El bachillerato en Canarias
Nada más llegar a un instituto en Canarias, me tropecé con un severo individuo de sotana negra y andares orondos. Sospeché no me dejaría meterme con su sexualidad y mucho menos afirmar que fue el hombre el que creó a Dios a su imagen y semejanza y no al revés. Menos mal que pude elegir ética. En el instituto descubrí la excelencia de la educación jesuita; estuve casi 2 años viviendo de las rentas en matemáticas, física y biología (y eso que todavía no había nacido la Logse).
La caída del Papa negro
El compromiso jesuita con los pobres despertó recelos en los despachos del Vaticano. Karol Wojtyla desconfiaba del hermanamiento de la compañía con los movimientos revolucionarios y la teología de la liberación. Por eso defenestró al padre Arrupe, prepósito general de la compañía, y encumbró al Opus Dei. Al igual que la Compañía de Jesús, el Opus Dei convirtió la educación en una herramienta. Pero a diferencia de los jesuitas, solo la emplearon para aumentar su poder.
De sargentos y mayordomos
Los 2 últimos papas no pisaron la misma tierra que los pobres, no quisieron mancharse con el barro de la miseria. Juan Pablo II fue el sargento de Dios, empeñado en una guerra contra el laicismo. Benedicto XVI fue el mayordomo de Dios, un teólogo preocupado por las formas. El nuevo papa parece que busca otro camino.
Por si no hubiese quedado claro con la elección del nombre de Francisco, en honor a San Francisco de Asis, santo de la pobreza y la humildad, el nuevo sucesor de Pedro proclamó a los pocos días de ser elegido que “le gustaría tener una iglesia pobre para los pobres”.
La ONG más importante
Como ateo me podría dar igual quién es el nuevo orador de la plaza de San Pedro. Pero la iglesia es la mayor ONG que existe y es una de las pocas instituciones que tiene un poder real para rescatar a los marginados. El socialismo en Latino-américa ha demostrado ser otra forma de dictadura, solo que de burócratas revolucionarios en vez de generales.
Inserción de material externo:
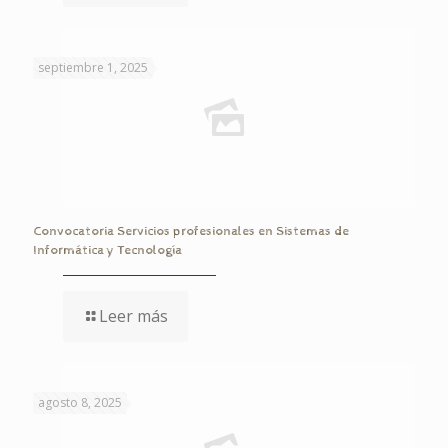
septiembre 1, 2025
Convocatoria Servicios profesionales en Sistemas de
Informática y Tecnología
Leer más
agosto 8, 2025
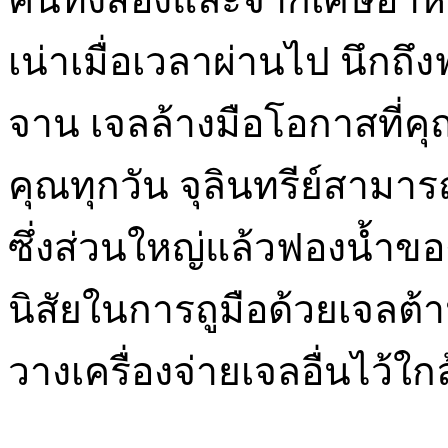
เน่าเมื่อเวลาผ่านไป นึกถึงฟ
จาน เจลล้างมือโอกาสที่คุ
คุณทุกวัน จุลินทรีย์สามารถ
ซึ่งส่วนใหญ่แล้วฟองน้ำขอ
นิสัยในการถูมือด้วยเจลต้
วางเครื่องจ่ายเจลอื่นไว้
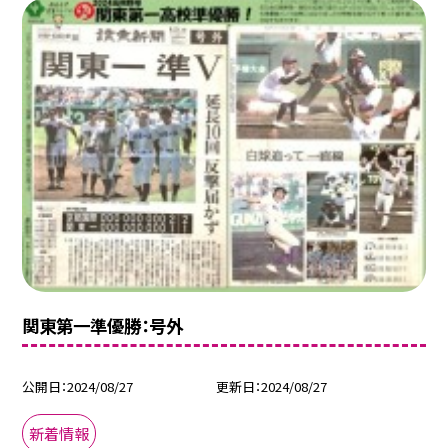
関東第一準優勝：号外
公開日
2024/08/27
更新日
2024/08/27
新着情報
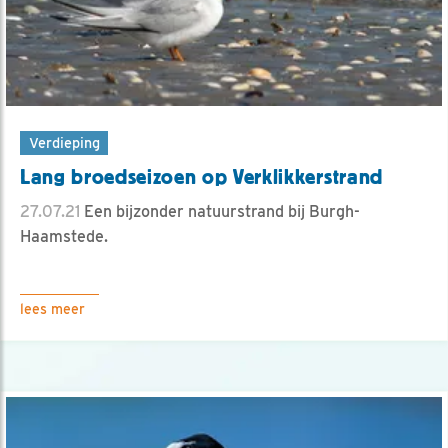
Verdieping
Lang broedseizoen op Verklikkerstrand
27.07.21
Een bijzonder natuurstrand bij Burgh-
Haamstede.
lees meer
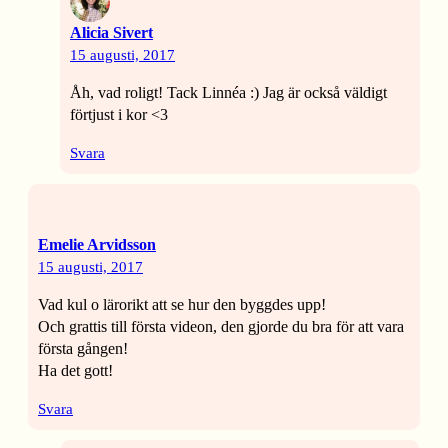
Alicia Sivert
15 augusti, 2017
Åh, vad roligt! Tack Linnéa :) Jag är också väldigt
förtjust i kor <3
Svara
Emelie Arvidsson
15 augusti, 2017
Vad kul o lärorikt att se hur den byggdes upp!
Och grattis till första videon, den gjorde du bra för att vara
första gången!
Ha det gott!
Svara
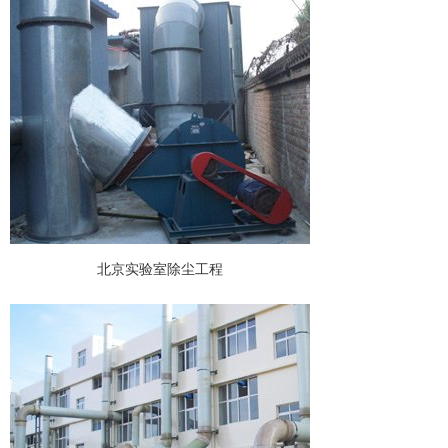
北京实验室除尘工程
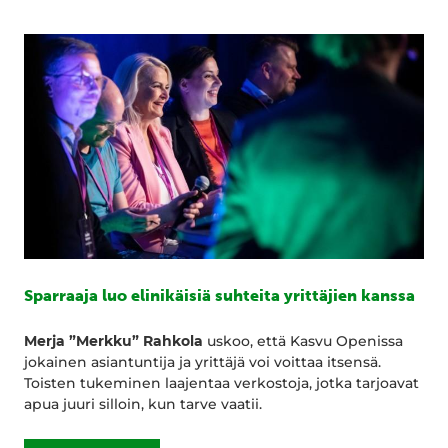
Sparraaja luo elinikäisiä suhteita yrittäjien kanssa
Merja ”Merkku” Rahkola
uskoo, että Kasvu Openissa
jokainen asiantuntija ja yrittäjä voi voittaa itsensä.
Toisten tukeminen laajentaa verkostoja, jotka tarjoavat
apua juuri silloin, kun tarve vaatii.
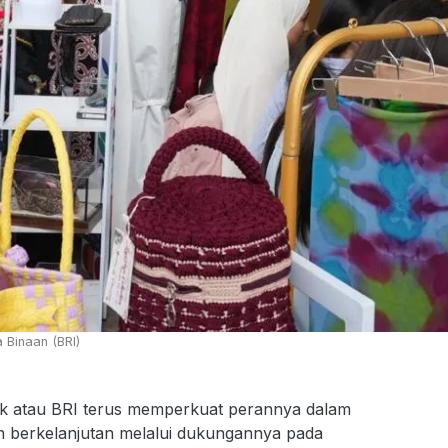
Binaan (BRI)
k atau BRI terus memperkuat perannya dalam
 berkelanjutan melalui dukungannya pada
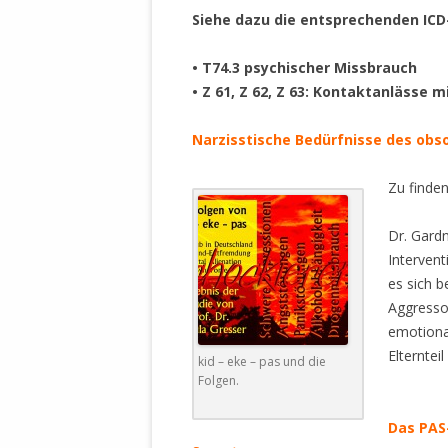
STATUTEN 
Siehe dazu die entsprechenden ICD-
A/HRC/43/4
EIGENE VOLK
• T74.3 psychischer Missbrauch
• Z 61, Z 62, Z 63: Kontaktanlässe 
OLAF SCHOL
.
AUFGEFORD
Narzisstische Bedürfnisse des obso
MISSBRÄUC
EXKLUSIONS
Zu finde
KANTE ZEI
Dr. Gardn
WELTWEITE
Intervent
WAHREN VE
es sich b
– EKE – PAS
Aggressor
AUFKLÄRUN
emotiona
MÖRDERMAIL
Elterntei
kid – eke – pas und die
MEINE SÖH
Folgen.
UND FALK-G
.
Das PAS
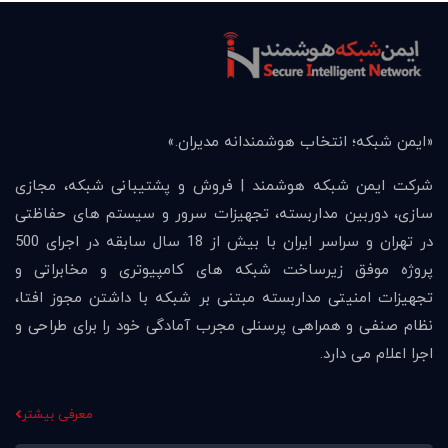
«ايمن شبكه؛ انتخاب هوشمندانه مديران.»
شرکت ایمن شبکه هوشمند | فروش و پشتیبانی شبکه، مجازی
سازی، دوربین مداربسته، تجهیزات سرور و سیستم های حفاظتی
در تهران و سراسر ایران با بیش از 18 سال سابقه در اجرای 500
پروژه موفق زیرساخت شبکه های کامپیوتری و مخابراتی و
تجهیزات امنیتی مداربسته مبتنی بر شبکه با داشتن مجوز افتا،
نظام صنفی و همراهی پرسنلی مجرب آمادگی خود را برای طراحی و
اجرا اعلام می دارد.
معرفی بیشتر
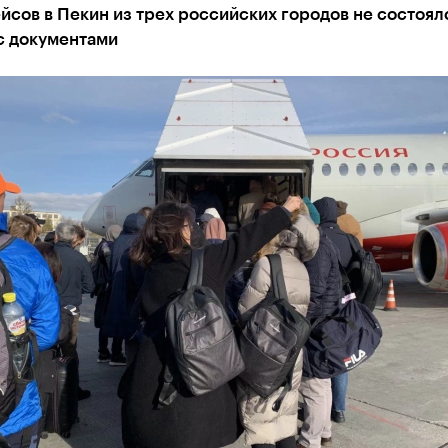
йсов в Пекин из трех российских городов не состоялс
с документами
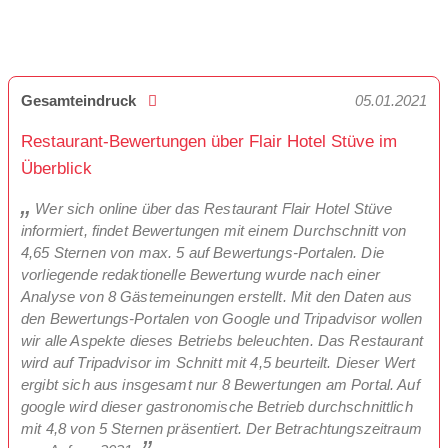
Gesamteindruck
05.01.2021
Restaurant-Bewertungen über Flair Hotel Stüve im
Überblick
Wer sich online über das Restaurant Flair Hotel Stüve
informiert, findet Bewertungen mit einem Durchschnitt von
4,65 Sternen von max. 5 auf Bewertungs-Portalen. Die
vorliegende redaktionelle Bewertung wurde nach einer
Analyse von 8 Gästemeinungen erstellt. Mit den Daten aus
den Bewertungs-Portalen von Google und Tripadvisor wollen
wir alle Aspekte dieses Betriebs beleuchten. Das Restaurant
wird auf Tripadvisor im Schnitt mit 4,5 beurteilt. Dieser Wert
ergibt sich aus insgesamt nur 8 Bewertungen am Portal. Auf
google wird dieser gastronomische Betrieb durchschnittlich
mit 4,8 von 5 Sternen präsentiert. Der Betrachtungszeitraum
La lucha contra la pobreza no consiste en el “expropiese” para premiar a los acólitos del régimen. Solo con la educación de los más pobres y la sensibilización de los futuros dirigentes es posible construir sociedades donde los niños no pasen hambre o la vida no tenga el precio de unas zapatillas de marca. Y la iglesia es la ONG que mejor sabe hacerlo.
La verdadera noticia
La novedad del último cónclave no fue la elección de un jesuita que lee a Borges. La verdadera noticia es una que nunca debió de serla. El Vaticano regresa al cristianismo.